Working as a fuel tanker driver for the past seven years, Mr Johns said it was the skills of the other drivers and a chance to learn off driver training experts that made the event.
The Scania Truck Driver of the Year competition, which runs in more than 40 other nations, aims to highlight both the transport sector and the skilled professionals who work within it.
Out of the original 500 applicants across Australia, only a selection of 12 qualifiers made it to the Gold Coast Racecourse to tackle the finals.
"There are a number of phases a driver needs to get to before they reach this stage," Scania spokesman Alexander Corne said.
"First, we go through the applications and then there is a phone interview round on road safety."
Once they make the final stage, the finalists undertake an obstacle course which includes a range of tight driving challenges.
The drivers then take part in a 30-minute inner city circuit and a practice media interview.

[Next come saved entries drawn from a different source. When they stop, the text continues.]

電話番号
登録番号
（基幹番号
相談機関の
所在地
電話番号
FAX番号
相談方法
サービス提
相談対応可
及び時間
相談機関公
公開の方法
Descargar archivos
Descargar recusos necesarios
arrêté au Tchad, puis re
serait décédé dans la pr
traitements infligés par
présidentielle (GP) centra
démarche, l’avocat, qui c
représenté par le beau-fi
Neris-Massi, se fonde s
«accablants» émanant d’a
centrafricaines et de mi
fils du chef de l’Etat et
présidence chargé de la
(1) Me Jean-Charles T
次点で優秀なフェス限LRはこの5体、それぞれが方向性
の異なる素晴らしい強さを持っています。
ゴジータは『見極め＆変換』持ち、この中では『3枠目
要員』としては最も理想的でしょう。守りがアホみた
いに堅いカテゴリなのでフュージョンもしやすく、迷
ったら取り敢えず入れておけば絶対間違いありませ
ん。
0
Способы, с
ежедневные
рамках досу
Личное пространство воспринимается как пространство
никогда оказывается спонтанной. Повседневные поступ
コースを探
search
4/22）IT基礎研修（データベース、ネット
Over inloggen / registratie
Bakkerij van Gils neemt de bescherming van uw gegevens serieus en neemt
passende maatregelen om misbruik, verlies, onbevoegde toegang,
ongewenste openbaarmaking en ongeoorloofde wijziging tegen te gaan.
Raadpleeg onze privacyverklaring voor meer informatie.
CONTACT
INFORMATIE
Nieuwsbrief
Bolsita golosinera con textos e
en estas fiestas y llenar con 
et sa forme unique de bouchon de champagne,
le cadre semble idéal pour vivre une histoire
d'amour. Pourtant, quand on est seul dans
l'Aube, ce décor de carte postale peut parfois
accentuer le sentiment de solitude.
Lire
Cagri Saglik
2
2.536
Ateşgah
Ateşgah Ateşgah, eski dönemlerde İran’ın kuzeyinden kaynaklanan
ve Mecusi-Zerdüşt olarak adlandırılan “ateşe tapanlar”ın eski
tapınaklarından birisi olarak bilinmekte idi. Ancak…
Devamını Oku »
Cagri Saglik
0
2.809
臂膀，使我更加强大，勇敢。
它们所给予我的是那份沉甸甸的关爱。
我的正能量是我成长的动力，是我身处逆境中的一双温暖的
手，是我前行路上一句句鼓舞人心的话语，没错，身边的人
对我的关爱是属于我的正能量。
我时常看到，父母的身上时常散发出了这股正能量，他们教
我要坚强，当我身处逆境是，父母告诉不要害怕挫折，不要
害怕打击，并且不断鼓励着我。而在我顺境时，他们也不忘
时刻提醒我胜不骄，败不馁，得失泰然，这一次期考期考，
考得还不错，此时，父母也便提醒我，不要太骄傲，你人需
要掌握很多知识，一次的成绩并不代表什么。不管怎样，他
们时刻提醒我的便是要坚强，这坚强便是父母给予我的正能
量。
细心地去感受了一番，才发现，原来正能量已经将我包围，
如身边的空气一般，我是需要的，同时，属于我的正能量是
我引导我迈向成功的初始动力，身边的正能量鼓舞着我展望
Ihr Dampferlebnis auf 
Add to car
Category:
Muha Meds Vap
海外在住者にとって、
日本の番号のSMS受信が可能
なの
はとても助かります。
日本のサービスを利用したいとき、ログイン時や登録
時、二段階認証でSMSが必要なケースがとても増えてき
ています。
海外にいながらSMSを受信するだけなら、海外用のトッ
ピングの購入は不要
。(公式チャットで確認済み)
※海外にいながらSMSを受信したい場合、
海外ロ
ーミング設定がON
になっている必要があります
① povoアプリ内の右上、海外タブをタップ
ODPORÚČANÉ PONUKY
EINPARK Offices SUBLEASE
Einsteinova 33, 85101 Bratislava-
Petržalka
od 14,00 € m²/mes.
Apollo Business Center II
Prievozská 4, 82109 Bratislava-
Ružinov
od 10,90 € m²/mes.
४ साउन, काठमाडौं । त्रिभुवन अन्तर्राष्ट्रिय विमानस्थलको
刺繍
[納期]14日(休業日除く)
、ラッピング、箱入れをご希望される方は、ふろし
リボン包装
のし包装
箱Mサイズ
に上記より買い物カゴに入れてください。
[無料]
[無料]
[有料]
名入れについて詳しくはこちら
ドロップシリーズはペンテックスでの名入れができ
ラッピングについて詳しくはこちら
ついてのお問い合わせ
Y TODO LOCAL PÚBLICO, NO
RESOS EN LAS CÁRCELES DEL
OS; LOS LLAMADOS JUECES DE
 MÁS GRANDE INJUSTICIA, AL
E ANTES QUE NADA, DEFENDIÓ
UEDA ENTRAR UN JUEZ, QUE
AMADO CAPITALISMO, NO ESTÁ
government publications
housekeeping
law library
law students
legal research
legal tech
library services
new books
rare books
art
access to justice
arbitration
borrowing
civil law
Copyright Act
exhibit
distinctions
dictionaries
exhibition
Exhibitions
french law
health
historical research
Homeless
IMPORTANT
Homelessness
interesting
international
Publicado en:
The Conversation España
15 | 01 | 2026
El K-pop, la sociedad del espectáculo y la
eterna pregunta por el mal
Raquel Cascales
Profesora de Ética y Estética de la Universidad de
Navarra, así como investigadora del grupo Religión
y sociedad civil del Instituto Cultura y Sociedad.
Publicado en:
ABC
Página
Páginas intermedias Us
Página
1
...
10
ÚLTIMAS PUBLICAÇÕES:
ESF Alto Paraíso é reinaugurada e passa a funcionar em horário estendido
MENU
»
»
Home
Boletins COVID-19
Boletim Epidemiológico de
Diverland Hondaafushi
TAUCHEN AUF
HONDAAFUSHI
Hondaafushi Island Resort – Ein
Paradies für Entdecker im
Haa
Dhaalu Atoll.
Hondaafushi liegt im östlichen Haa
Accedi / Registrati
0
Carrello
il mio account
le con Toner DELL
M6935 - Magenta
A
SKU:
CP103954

"Each checkpoint is designed to test a particular skill, whether that is reversing, parking or spatial awareness," Mr Corne said.
"Part of this competition is about raising awareness for the industry, so we included the media component. We think it's important the winner can also be a good public spokesman."
While there is no international Scania competition, Australian truckies rate well on a points comparison.
"Because road rules and driving styles are so different from country to country, it's impossible to hold an international competition," the industry expert said.
"In saying that, Australian drivers are up to standard.
"We have a very different set of skills compared with Europe, our drivers are used to driving much longer distances in tough conditions."
Commercial Vehicle Industry Association of Queensland CEO Brett Wright said he would like to see more road safety and industry-wide initiatives.
"I'm proud to say this is a very co-operative industry, heavily involved in road safety and it shows at events like this," he said.